"Современная зарубежная фантастика-4". Компиляция. Книги 1-19 (СИ) - Греттон Тесса
Открытая дверь холодильника и стойка были перепачканы шоколадной пастой. По отсеку летала разломанная пополам белая крышка, а передо мной в воздухе висело существо, и две его ноги выскребали изнутри банку с «Нутеллой». Существо пару раз моргнуло и протянуло банку мне.
– Мне стыдно, – сказало оно. – Похоже, у меня развилась неспособность противостоять импульсам, когда речь заходит о земных орехах.
Дрожащей рукой я принял банку.
– Ты снова здесь.
– После нашего неприятного столкновения мне требовалось время для медитации и переосмысления. Ты должен понять, что наша стычка далась мне нелегко.
Я подошел к шкафу, вынул упаковку с тортильями, намазал на них ореховое чудо и свернул в анорексичные буррито. Ноги существа подрагивали – вероятно, признак волнения.
– Я рад, что ты здесь.
– Перед моим убытием ты спрашивал имя. Наш вид не имеет опознавательных знаков, личности. Мы просто существуем. Тебе будет легче, если станешь звать меня по имени?
– Да.
– Назови меня именем умного человека. Короля-философа или великого математика.
Я мысленно перелистал каталог великих людей, поразительную летопись, сверкавшую сквозь запятнанные страницы истории. Их было так много – достаточно, чтобы ненадолго превратить кого угодно в неуемного оптимиста, – но нужное имя возникло с такой уверенностью, будто во мне заговорил призрак Адама, впервые называющего все сущее. Когда-то Адам указывал на ничто и провозглашал: «кролик». И ничто становилось кроликом.
– Гануш, – сказал я.
И нечто стало Ганушем.
– А что он совершил? – поинтересовался Гануш.

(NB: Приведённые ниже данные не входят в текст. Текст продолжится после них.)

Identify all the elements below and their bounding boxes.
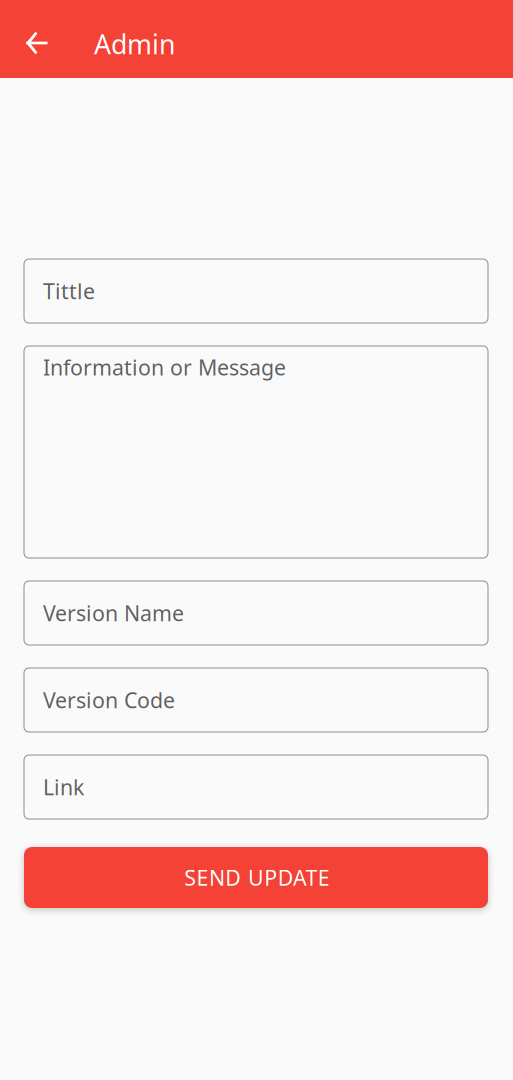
staticText: Version Code [43, 686, 175, 714]
staticText: Version Name [43, 599, 184, 627]
staticText: Information or Message [43, 353, 286, 381]
staticText: Admin [94, 26, 175, 62]
staticText: Link [43, 773, 84, 801]
staticText: SEND UPDATE [184, 863, 330, 892]
button[interactable]: SEND UPDATE [24, 847, 488, 908]
staticText: Tittle [43, 277, 95, 305]
button[interactable]: Back [13, 10, 61, 68]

Я протянул буррито, и Гануш взял его зубами. Он жевал с сомкнутыми губами и закрытыми глазами, издавая низкое рычание, будто большая собака, выпрашивающая лакомство, а низ его живота раскачивался туда-сюда. Не знаю, с чего я решил, что это «он», не видя никаких гениталий.
– Он сконструировал астрономические часы в Праге, Орлой. Позже город нанял головорезов, которые ослепили его раскаленными железными прутьями, чтобы он не создал другие. С окровавленными глазницами Гануш одним движением руки остановил часы, и никто не мог починить их целых сто лет.
– Он был астрономом.
– Да. Исследователем. Как ты.
– Я буду называться Ганушем.
Существо устроилось на полу, не обращая внимания на нулевую гравитацию. Оно вытянуло ко мне ногу, а губы, вернувшие былой ярко-алый цвет, растянулись в широкой улыбке. Я тронул кончик ноги, почувствовав под волосками жесткий гладкий панцирь. Кончик был горячий, как чашка свежего чая. Я сделал еще два буррито.
– Почему ты выбрал меня? – спросил я Гануша.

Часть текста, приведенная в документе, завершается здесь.